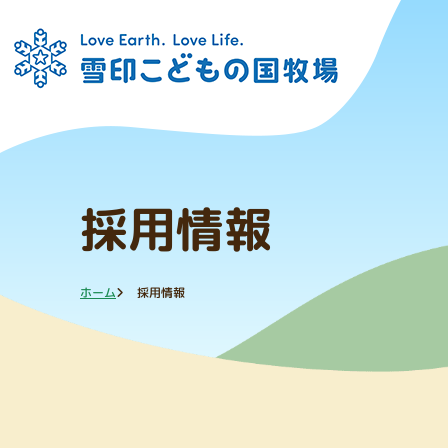
採用情報
ホーム
採用情報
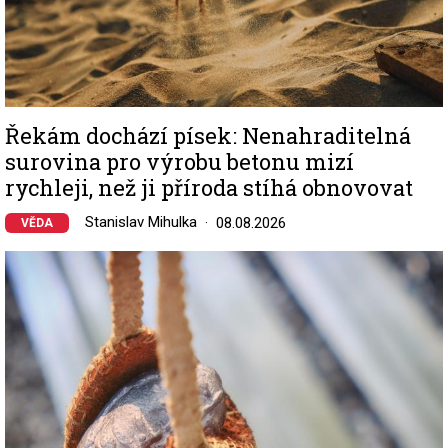
Řekám dochází písek: Nenahraditelná
surovina pro výrobu betonu mizí
rychleji, než ji příroda stíhá obnovovat
Stanislav Mihulka
08.08.2026
VĚDA
Image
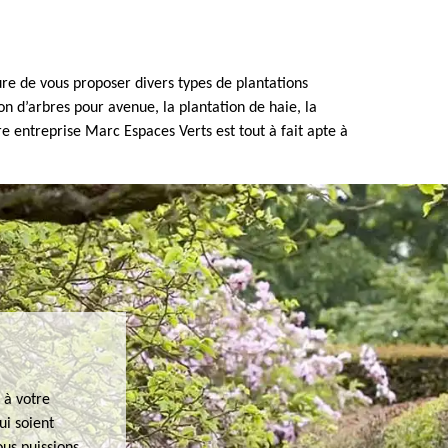
re de vous proposer divers types de plantations
ion d’arbres pour avenue, la plantation de haie, la
re entreprise Marc Espaces Verts est tout à fait apte à
 à votre
ui soient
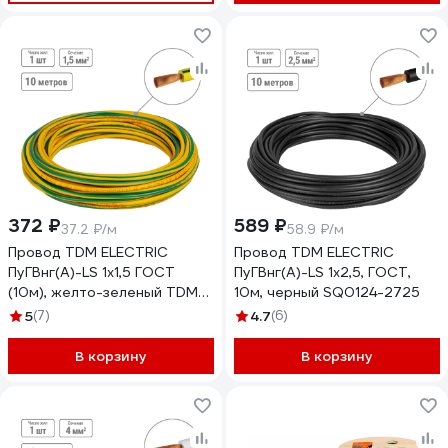
372 ₽
589 ₽
37.2 ₽/м
58.9 ₽/м
Провод TDM ELECTRIC
Провод TDM ELECTRIC
ПуГВнг(А)-LS 1x1,5 ГОСТ
ПуГВнг(А)-LS 1x2,5, ГОСТ,
(10м), желто-зеленый TDM
10м, черный SQ0124-2725
SQ0124-2711
5
(7)
4.7
(6)
В корзину
В корзину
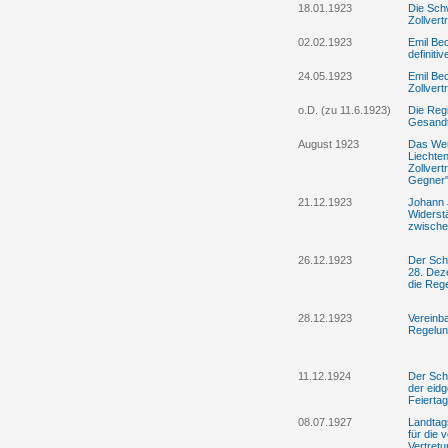
18.01.1923
Die Schw
Zollvert
02.02.1923
Emil Be
definiti
24.05.1923
Emil Be
Zollver
o.D. (zu 11.6.1923)
Die Regi
Gesandt
August 1923
Das Werd
Liechte
Zollvert
Gegner"
21.12.1923
Johann 
Widerst
zwische
26.12.1923
Der Sch
28. Dez
die Reg
28.12.1923
Vereinb
Regelun
11.12.1924
Der Sch
der eid
Feiertag
08.07.1927
Landtags
für die 
Vertretu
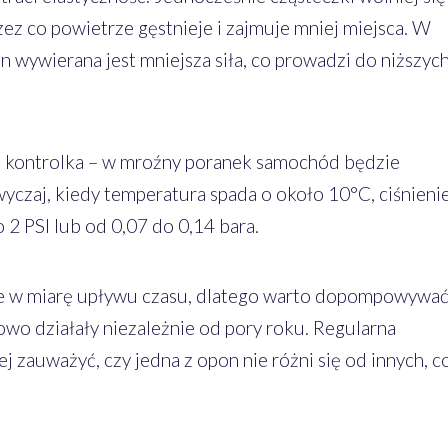
rzez co powietrze gęstnieje i zajmuje mniej miejsca. W
 wywierana jest mniejsza siła, co prowadzi do niższyc
ię kontrolka – w mroźny poranek samochód będzie
wyczaj, kiedy temperatura spada o około 10°C, ciśnieni
 2 PSI lub od 0,07 do 0,14 bara.
ze w miarę upływu czasu, dlatego warto dopompowywa
owo działały niezależnie od pory roku. Regularna
j zauważyć, czy jedna z opon nie różni się od innych, c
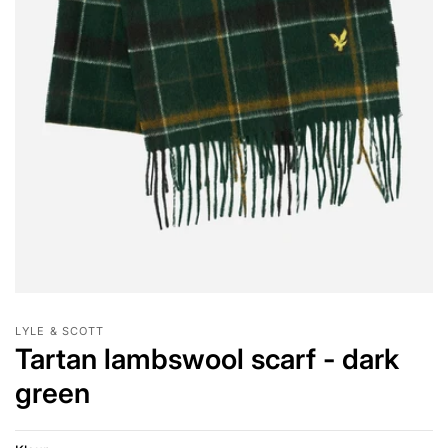
LYLE & SCOTT
Tartan lambswool scarf - dark
green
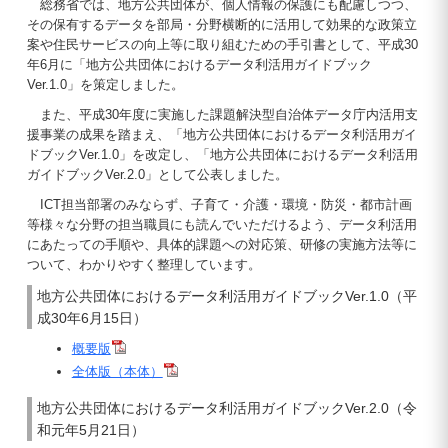
総務省では、地方公共団体が、個人情報の保護にも配慮しつつ、
その保有するデータを部局・分野横断的に活用して効果的な政策立
案や住民サービスの向上等に取り組むための手引書として、平成30
年6月に「地方公共団体におけるデータ利活用ガイドブック
Ver.1.0」を策定しました。
また、平成30年度に実施した課題解決型自治体データ庁内活用支
援事業の成果を踏まえ、「地方公共団体におけるデータ利活用ガイ
ドブックVer.1.0」を改定し、「地方公共団体におけるデータ利活用
ガイドブックVer.2.0」として公表しました。
ICT担当部署のみならず、子育て・介護・環境・防災・都市計画
等様々な分野の担当職員にも読んでいただけるよう、データ利活用
にあたっての手順や、具体的課題への対応策、研修の実施方法等に
ついて、わかりやすく整理しています。
地方公共団体におけるデータ利活用ガイドブックVer.1.0（平
成30年6月15日）
概要版
全体版（本体）
地方公共団体におけるデータ利活用ガイドブックVer.2.0（令
和元年5月21日）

+ + + +

▶ PROBLEM TO SOLVE
Could you print all of the entries exactly, skipping the images?

▶ EXPECTED ANSWER
採用情報
ホーム
採用情報
Řekám dochází písek: Nenahraditelná
surovina pro výrobu betonu mizí
rychleji, než ji příroda stíhá obnovovat
Stanislav Mihulka
08.08.2026
VĚDA
Image
re de vous proposer divers types de plantations
ion d’arbres pour avenue, la plantation de haie, la
re entreprise Marc Espaces Verts est tout à fait apte à
 à votre
ui soient
372 ₽
589 ₽
37.2 ₽/м
58.9 ₽/м
Провод TDM ELECTRIC
Провод TDM ELECTRIC
ПуГВнг(А)-LS 1x1,5 ГОСТ
ПуГВнг(А)-LS 1x2,5, ГОСТ,
(10м), желто-зеленый TDM
10м, черный SQ0124-2725
SQ0124-2711
5
(7)
4.7
(6)
В корзину
В корзину
18.01.1923
Die Schw
Zollvert
02.02.1923
Emil Be
definiti
24.05.1923
Emil Be
Zollver
o.D. (zu 11.6.1923)
Die Regi
Gesandt
August 1923
Das Werd
Liechte
Zollvert
Gegner"
21.12.1923
Johann 
Widerst
zwische
26.12.1923
Der Sch
28. Dez
die Reg
28.12.1923
Vereinb
Regelun
11.12.1924
Der Sch
der eid
Feiertag
08.07.1927
Landtags
für die 
Vertretu
rzez co powietrze gęstnieje i zajmuje mniej miejsca. W
 wywierana jest mniejsza siła, co prowadzi do niższyc
ię kontrolka – w mroźny poranek samochód będzie
wyczaj, kiedy temperatura spada o około 10°C, ciśnieni
 2 PSI lub od 0,07 do 0,14 bara.
ze w miarę upływu czasu, dlatego warto dopompowywa
owo działały niezależnie od pory roku. Regularna
j zauważyć, czy jedna z opon nie różni się od innych, c
LYLE & SCOTT
Tartan lambswool scarf - dark
green
総務省では、地方公共団体が、個人情報の保護にも配慮しつつ、
その保有するデータを部局・分野横断的に活用して効果的な政策立
案や住民サービスの向上等に取り組むための手引書として、平成30
年6月に「地方公共団体におけるデータ利活用ガイドブック
Ver.1.0」を策定しました。
また、平成30年度に実施した課題解決型自治体データ庁内活用支
援事業の成果を踏まえ、「地方公共団体におけるデータ利活用ガイ
ドブックVer.1.0」を改定し、「地方公共団体におけるデータ利活用
ガイドブックVer.2.0」として公表しました。
ICT担当部署のみならず、子育て・介護・環境・防災・都市計画
等様々な分野の担当職員にも読んでいただけるよう、データ利活用
にあたっての手順や、具体的課題への対応策、研修の実施方法等に
ついて、わかりやすく整理しています。
地方公共団体におけるデータ利活用ガイドブックVer.1.0（平
成30年6月15日）
概要版
全体版（本体）
地方公共団体におけるデータ利活用ガイドブックVer.2.0（令
和元年5月21日）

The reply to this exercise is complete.